We dined well, her husband was away, she did not say any more. She untied her hair, flinging back her head laughing at some old stories that we had told each other a hundred times. She seemed more carefree than I remembered of late. It suited her, she deserved to be happy. I nagged her at the lack of foraged foods from her cooking. Living out in the country she could have dined well on what could be gathered from hedgerows and fields. The autumn was upon us and the brambles were bursting on the vine. 

I crawled off to bed with a pleasantly warm feeling and curled up in an enormous feathery duvet that seemed to stretch like an ocean around me. Together, the duvet and me, curled up like two cats in a basket and I dreamt of dark trees shrouded in a still mist. 

The morning is always better in the country, the light is better the air is crisper. I made a pot of coffee and shrugged on my heavy moleskin trousers and a checked shirt. I left the manuscript paper on the kitchen table with a pencil and headed out. I had looked for a trug for gathering mushrooms in but had to settle for an old biscuit tin. I left the lid behind and headed out with it. My feet followed the path that felt most familiar, like the sheep cut a track across the hills, our feet follow each other, even across the different times. The path was metalled with worn smooth pebbles, with low clumps of pineappleweed. They are supposed to give off a delicate fruited scent, and thrive on being trodden on. They seemed to me to be an appropriate emblem for a small country, pervasive and unnoticed. The lowering hedgerows separated out and a small field lay before me. 

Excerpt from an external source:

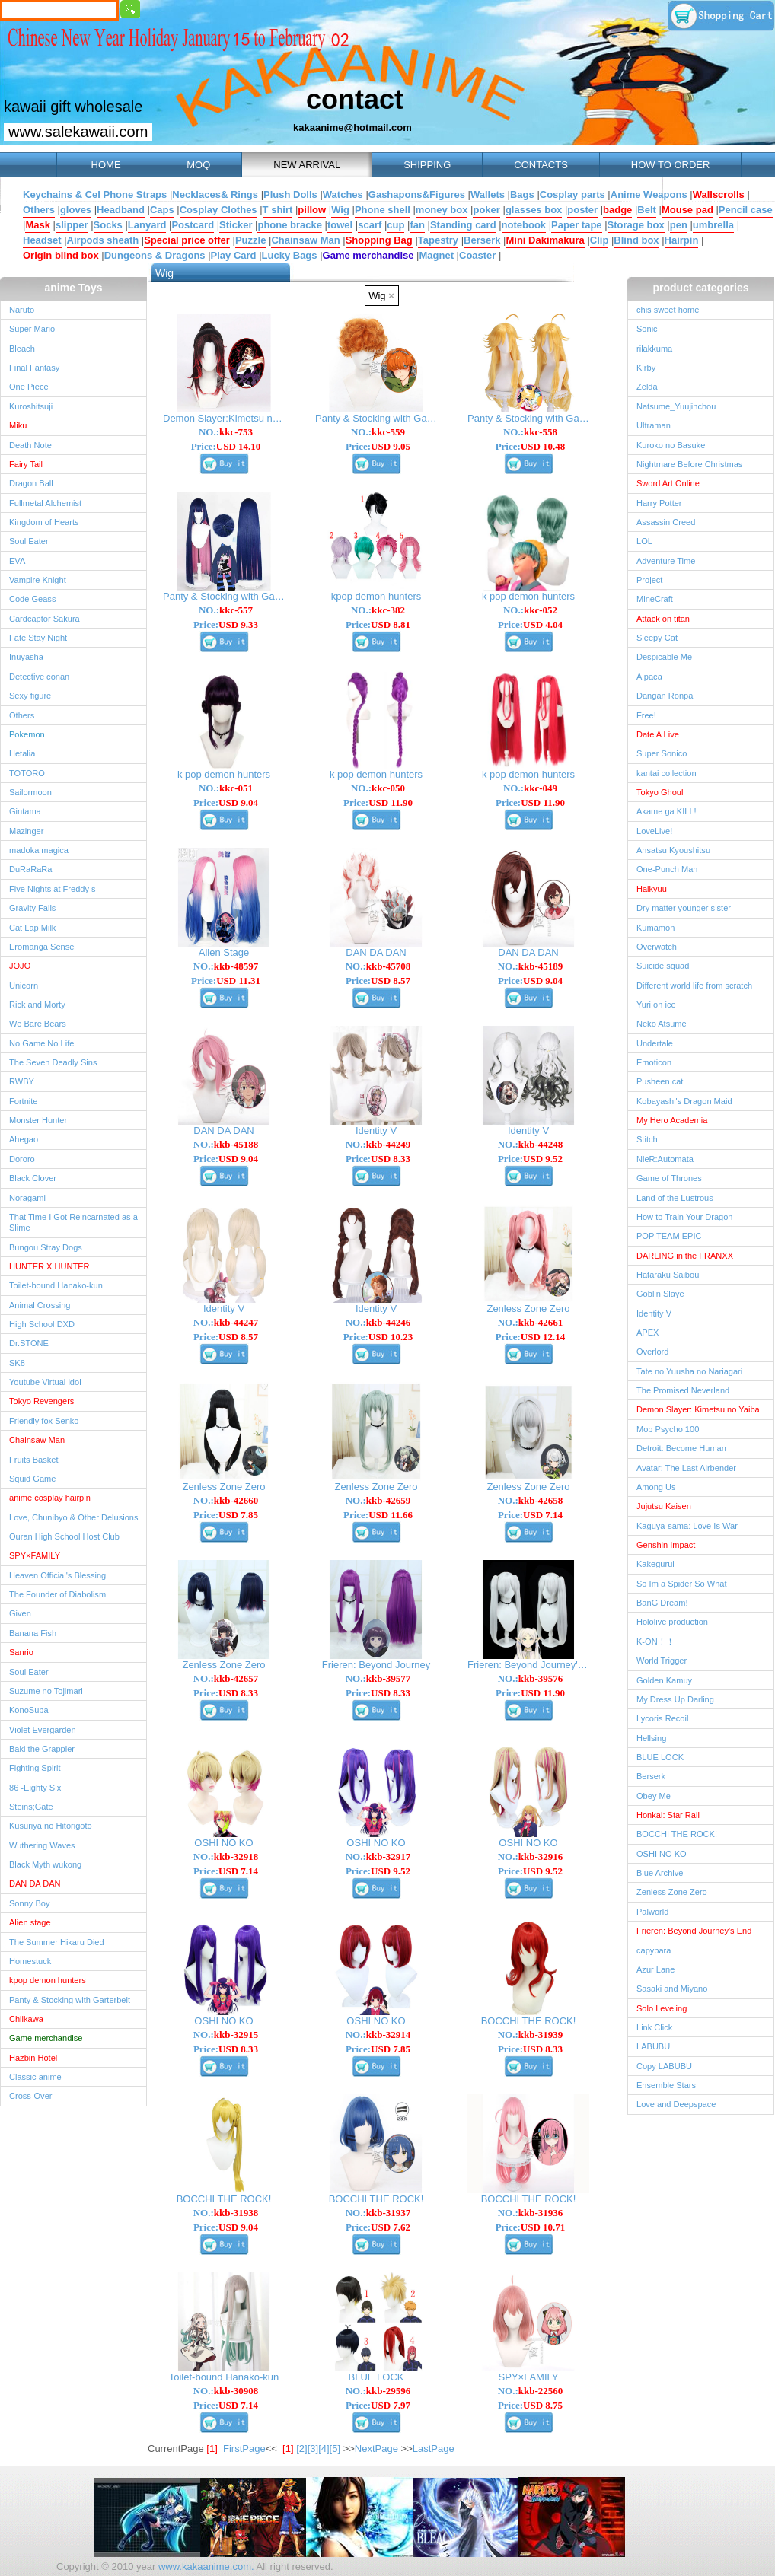 Image resolution: width=775 pixels, height=2576 pixels. I want to click on Dr.STONE, so click(29, 1343).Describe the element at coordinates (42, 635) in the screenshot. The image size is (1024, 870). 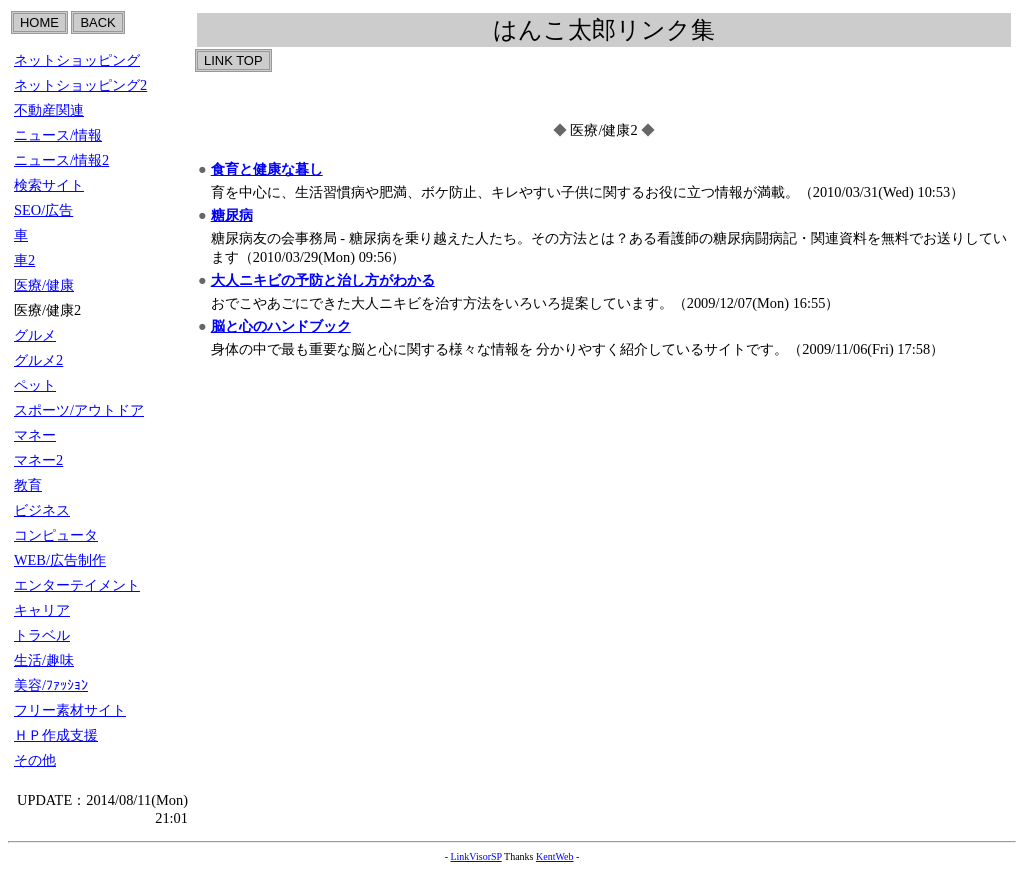
I see `トラベル` at that location. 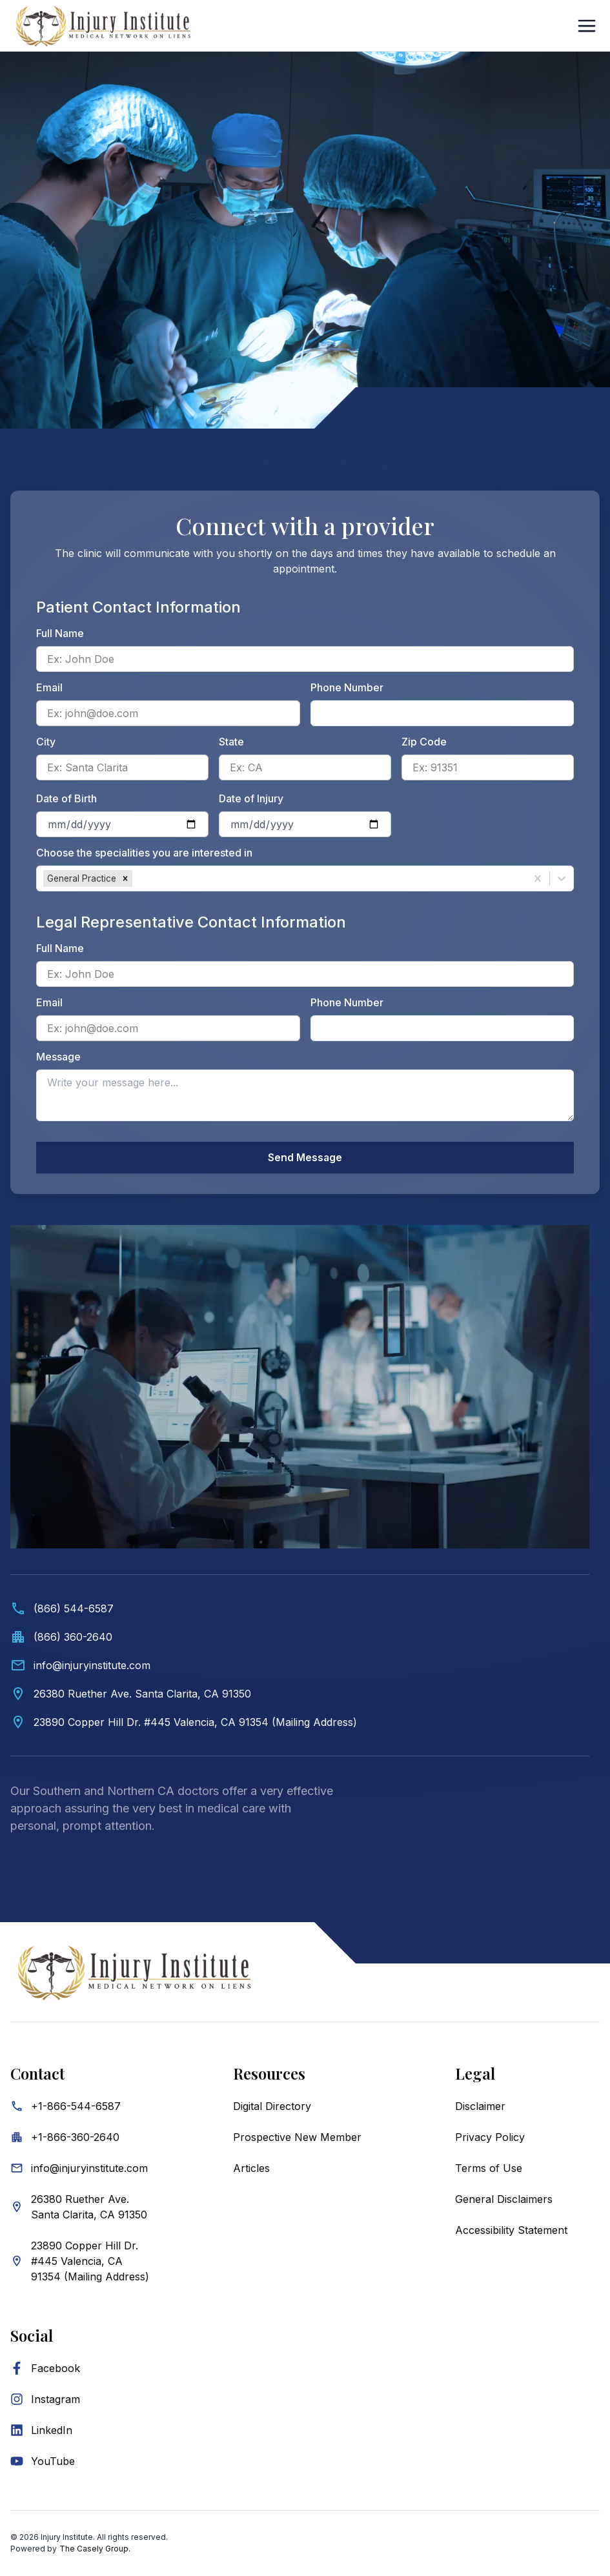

A patch of ground looked pretty much like any other, but a rim of redshank flowers, tiny pink towers caught my eye. The redshank appears on broken soil and vanishes the next year. 

There was a cluster of wavering little peaks, difficult to tell but they looked like the scarlet caterpillar fungus, no use to me, a poisonous fungus that can kill. Like the north American hebeloma syriense it would grow where corpses are. Its mycelium stretching like an underground empire gathering up its resources, only being glimpsed as the mushroom raises itself from the ground.

I stood silently, and my eye traced an outline, roughly the height of a man, and slightly wider than a man, some disturbed soil around the periphery as if a turf had been cut and reinstated, surrounding somewhere that a poisonous fungus had chosen to grow. 

The dew on the ground was still heavy, and there were bound to be better mushrooms to be found, sure enough before long I found some chanterelles at the edge of the field, just past a pile of soil, that was slowly being overgrown by grass and weeds. The tump of soil was about the volume that a man would be, a man like my sister’s husband. 

I gathered up the chanterelles in the biscuit tin and headed back up the path to her cottage. As I went I tried to remember the latin names for the trees, shrubs and flowers I saw. For some reason today felt like a good day, of course I was not going to say anything to my sister, but my little wander and forage had done wonders, I rushed back to pick up one of the pencils with the long tapered point to jot down the musical notes, one after another, for my latest piece of music. Music can be so eloquent, while holding it true meaning close. For once the notes seemed to be flowing like they had never flowed before, and I could tell that this would be something very good indeed.  

I felt sure that my sister would not mind using the chanterelles in our meal or if we opened an extra bottle of wine that night with dinner.